= Mātauranga Māori =

Traditional knowledge of the Māori people

Mātauranga (literally Māori knowledge) is a modern term for the traditional knowledge of the Māori people of New Zealand. Māori traditional knowledge is multi-disciplinary and holistic, and there is considerable overlap between concepts. It includes environmental stewardship and economic development, with the purpose of preserving Māori culture and improving the quality of life of the Māori people over time.

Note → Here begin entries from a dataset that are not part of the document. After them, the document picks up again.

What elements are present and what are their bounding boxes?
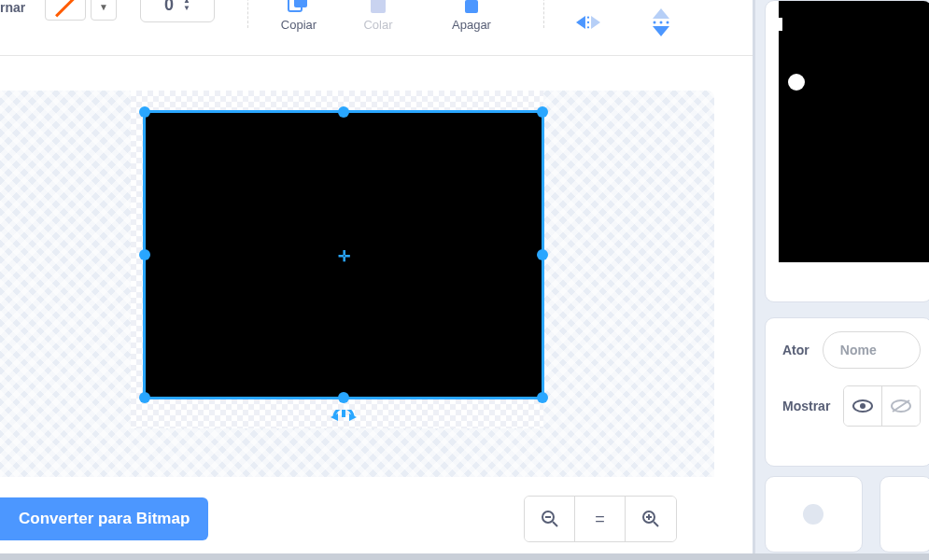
svg-point-10 xyxy=(587,21,589,23)
paste-icon xyxy=(366,0,390,14)
stage-sprite-preview xyxy=(788,74,805,91)
paint-editor-main: rnar ▼ 0 ▲▼ Copiar Colar xyxy=(0,0,753,553)
svg-point-16 xyxy=(667,21,669,24)
actor-label: Ator xyxy=(782,343,809,357)
flip-vertical-button[interactable] xyxy=(633,0,689,32)
svg-point-11 xyxy=(587,26,589,28)
sprite-thumbnail[interactable] xyxy=(765,476,863,553)
paint-toolbar: rnar ▼ 0 ▲▼ Copiar Colar xyxy=(0,0,753,56)
sprite-info-panel: Ator Nome Mostrar xyxy=(765,317,929,467)
zoom-controls: = xyxy=(524,496,677,542)
backpack-bar[interactable] xyxy=(0,553,929,560)
flip-horizontal-icon xyxy=(576,13,600,32)
zoom-in-button[interactable] xyxy=(626,497,676,541)
svg-point-28 xyxy=(860,403,866,409)
delete-button[interactable]: Apagar xyxy=(443,0,500,32)
rotate-handle[interactable] xyxy=(331,410,357,428)
outline-width-input[interactable]: 0 ▲▼ xyxy=(140,0,215,22)
show-button[interactable] xyxy=(844,386,881,426)
paint-canvas-area[interactable]: ✛ xyxy=(0,91,714,477)
svg-marker-12 xyxy=(653,8,669,19)
svg-line-24 xyxy=(654,522,658,526)
canvas-center-icon: ✛ xyxy=(336,249,351,264)
svg-marker-7 xyxy=(576,16,585,29)
flip-vertical-icon xyxy=(649,13,673,32)
outline-color-dropdown[interactable]: ▼ xyxy=(91,0,117,21)
resize-handle-bottom-mid[interactable] xyxy=(338,392,349,403)
svg-point-9 xyxy=(587,17,589,19)
right-rail: Ator Nome Mostrar xyxy=(753,0,929,553)
resize-handle-mid-left[interactable] xyxy=(139,249,150,260)
stage-thumbnail[interactable] xyxy=(880,476,929,553)
resize-handle-mid-right[interactable] xyxy=(537,249,548,260)
sprite-name-input[interactable]: Nome xyxy=(823,331,921,369)
zoom-out-button[interactable] xyxy=(525,497,575,541)
resize-handle-top-right[interactable] xyxy=(537,106,548,118)
stage-tick xyxy=(779,18,782,31)
copy-button[interactable]: Copiar xyxy=(271,0,327,32)
toolbar-separator xyxy=(247,0,248,28)
copy-icon xyxy=(287,0,311,14)
svg-point-15 xyxy=(660,21,663,24)
paste-button[interactable]: Colar xyxy=(350,0,406,32)
stack-label: rnar xyxy=(0,0,25,15)
visibility-toggle xyxy=(843,385,921,427)
svg-line-21 xyxy=(553,522,557,526)
resize-handle-top-left[interactable] xyxy=(139,106,150,118)
delete-label: Apagar xyxy=(452,18,491,32)
outline-width-value: 0 xyxy=(164,0,174,15)
sprite-name-placeholder: Nome xyxy=(840,343,877,357)
paste-label: Colar xyxy=(363,18,392,32)
sprite-thumb-icon xyxy=(803,504,823,525)
svg-marker-8 xyxy=(591,16,600,29)
sprite-selector xyxy=(765,476,929,553)
hide-button[interactable] xyxy=(882,386,920,426)
no-color-icon xyxy=(55,0,76,17)
resize-handle-top-mid[interactable] xyxy=(338,106,349,118)
convert-to-bitmap-button[interactable]: Converter para Bitmap xyxy=(0,497,208,540)
svg-rect-1 xyxy=(294,0,307,7)
trash-icon xyxy=(459,0,484,14)
stage-preview xyxy=(779,0,929,262)
toolbar-separator xyxy=(543,0,544,28)
outline-width-spinner[interactable]: ▲▼ xyxy=(183,0,190,12)
svg-rect-4 xyxy=(465,0,478,13)
flip-horizontal-button[interactable] xyxy=(560,0,616,32)
svg-point-14 xyxy=(654,21,656,24)
svg-rect-2 xyxy=(371,0,386,13)
copy-label: Copiar xyxy=(281,18,317,32)
svg-rect-19 xyxy=(342,410,345,417)
zoom-reset-button[interactable]: = xyxy=(575,497,626,541)
resize-handle-bottom-left[interactable] xyxy=(139,392,150,403)
show-label: Mostrar xyxy=(782,399,830,413)
outline-color-swatch[interactable] xyxy=(45,0,86,21)
svg-marker-13 xyxy=(653,26,669,36)
paint-bottom-bar: Converter para Bitmap = xyxy=(0,491,714,547)
resize-handle-bottom-right[interactable] xyxy=(537,392,548,403)
stage-panel[interactable] xyxy=(765,0,929,302)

The ancestors of the Māori first settled in New Zealand (Aotearoa) from other Polynesian islands in the late 13th century CE and developed a distinctive culture and knowledge-system. Mātauranga covers the entire time-period since then. Therefore, it includes oceanic navigation and other knowledge shared across the Polynesian world. Due to European colonisation, beginning in the early 19th century, much mātauranga has been lost or highly influenced by Christianity and by other aspects of foreign culture. From the 1960s, mātauranga has achieved renewed importance both in Māori and wider New Zealand culture.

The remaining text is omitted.